# Task:
Copy out the data in full and exactly, passing over the pictures.

# Supplied material:
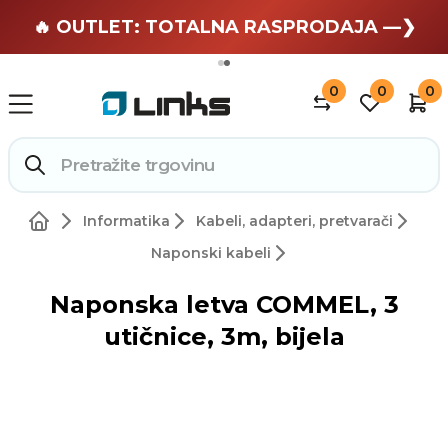
🏄 Zaslužuješ odmor —❯
🔥 OUTLET: TOTALNA RASPRODAJA —❯
0
0
0
Informatika
Kabeli, adapteri, pretvarači
Naponski kabeli
Naponska letva COMMEL, 3
utičnice, 3m, bijela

# Output of the task:
🏄 Zaslužuješ odmor —❯
🔥 OUTLET: TOTALNA RASPRODAJA —❯
0
0
0
Informatika
Kabeli, adapteri, pretvarači
Naponski kabeli
Naponska letva COMMEL, 3
utičnice, 3m, bijela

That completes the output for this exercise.